New guidelines issued for patients with severe traumatic brain injury
09/22/16 Portland, Ore.
Guidelines previously updated once a decade now will be modified as discoveries are made
A panel of leading experts today issued the 4th Edition of the Guidelines for the Management of Severe Traumatic Brain Injury.
The updated guidelines provide recommendations for 18 monitoring and treatment topics for patients with severe traumatic brain injuries, or TBI, including surgical procedures, the use of monitors that measure intracranial pressure, preventing and treating brain swelling, and nutrition.
National experts in neurosurgery, neuro-intensive care, and neuro-trauma, led by the Pacific Northwest Evidence-based Practice Center at OHSU and the Brain Trauma Foundation, spent six years evaluating research studies and developing evidence-based recommendations for the in-hospital management of severe traumatic brain injury. The executive summary was published online today, ahead of print, in the journal Neurosurgery. This summary contains links to the comprehensive guidelines document hosted by the Brain Trauma Foundation. This is the first update since the third edition was published in 2007.
Failure to follow the guidelines can be lethal for the approximately 2.5 million Americans with traumatic brain injury every year and expensive for the health care system. A 2007 study by the Centers for Disease Control and Prevention estimated an annual reduction in mortality of 3,607 lives with closer adherence to the guidelines, and an annual reduction of lifetime societal costs of $3.84 billion.
Severe TBIs contribute to 30 percent of all injury-related deaths in the U.S. TBIs that are fatal or require hospitalization account for 90 percent of the $76.5 billion in annual costs for TBI.
Going forward, the guidelines will be updated as new scientific research becomes available.

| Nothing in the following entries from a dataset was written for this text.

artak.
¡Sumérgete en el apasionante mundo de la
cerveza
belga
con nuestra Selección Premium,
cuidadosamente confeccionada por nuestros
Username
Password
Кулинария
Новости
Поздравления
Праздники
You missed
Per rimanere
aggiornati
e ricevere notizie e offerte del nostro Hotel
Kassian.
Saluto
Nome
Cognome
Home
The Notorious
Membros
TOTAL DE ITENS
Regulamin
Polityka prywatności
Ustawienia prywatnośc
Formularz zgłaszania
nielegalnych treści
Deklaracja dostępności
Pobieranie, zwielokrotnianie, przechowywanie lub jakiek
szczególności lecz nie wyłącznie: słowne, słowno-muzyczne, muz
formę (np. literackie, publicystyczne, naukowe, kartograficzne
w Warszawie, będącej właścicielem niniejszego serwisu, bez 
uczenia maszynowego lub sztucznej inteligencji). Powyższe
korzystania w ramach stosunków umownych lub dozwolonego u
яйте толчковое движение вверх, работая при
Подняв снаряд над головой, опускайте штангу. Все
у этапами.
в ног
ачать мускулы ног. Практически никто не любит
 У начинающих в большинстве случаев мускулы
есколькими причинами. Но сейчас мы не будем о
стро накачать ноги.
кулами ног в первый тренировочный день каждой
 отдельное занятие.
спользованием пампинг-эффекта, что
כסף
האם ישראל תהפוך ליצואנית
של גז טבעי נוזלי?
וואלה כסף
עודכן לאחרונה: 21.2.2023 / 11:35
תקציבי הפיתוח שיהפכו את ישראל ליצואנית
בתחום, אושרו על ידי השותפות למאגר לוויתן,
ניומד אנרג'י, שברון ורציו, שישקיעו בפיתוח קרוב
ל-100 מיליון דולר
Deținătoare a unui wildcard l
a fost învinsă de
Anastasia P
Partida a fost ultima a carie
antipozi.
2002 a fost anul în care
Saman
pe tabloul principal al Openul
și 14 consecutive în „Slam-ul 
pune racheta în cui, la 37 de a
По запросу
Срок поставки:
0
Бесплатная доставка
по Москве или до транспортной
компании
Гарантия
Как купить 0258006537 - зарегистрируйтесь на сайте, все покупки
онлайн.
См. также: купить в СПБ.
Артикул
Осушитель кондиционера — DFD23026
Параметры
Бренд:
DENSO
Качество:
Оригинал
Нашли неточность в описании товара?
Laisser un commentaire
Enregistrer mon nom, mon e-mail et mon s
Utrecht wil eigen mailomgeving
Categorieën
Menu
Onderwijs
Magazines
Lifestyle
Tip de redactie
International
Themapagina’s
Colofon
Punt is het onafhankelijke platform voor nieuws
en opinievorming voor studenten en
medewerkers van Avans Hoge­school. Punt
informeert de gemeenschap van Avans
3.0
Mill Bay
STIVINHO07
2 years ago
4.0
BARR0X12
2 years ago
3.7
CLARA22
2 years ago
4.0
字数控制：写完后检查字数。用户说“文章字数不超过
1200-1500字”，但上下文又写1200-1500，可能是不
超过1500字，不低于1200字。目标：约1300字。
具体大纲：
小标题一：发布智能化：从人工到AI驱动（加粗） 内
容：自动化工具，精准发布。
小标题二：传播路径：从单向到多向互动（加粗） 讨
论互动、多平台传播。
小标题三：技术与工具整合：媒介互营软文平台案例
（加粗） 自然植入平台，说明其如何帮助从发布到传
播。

“In the past, the guidelines were updated about once a decade,” said lead author Nancy Carney, Ph.D., research associate professor at OHSU. “From here forward, we are implementing a system which will provide updates in real time, as new information becomes available. This is an important improvement in the delivery of evidence-based information to the brain trauma community, and should result in better outcomes for patients.”
The original guidelines, published in 1996, were the first ever evidence-based guidelines in any branch of surgery. Now these guidelines are translated and distributed around the world. Recently, China endorsed the guidelines after consulting with Dr. Ross Bullock, the chief of the Brain Trauma Foundation’s medical advisory board and a faculty member at the University of Miami.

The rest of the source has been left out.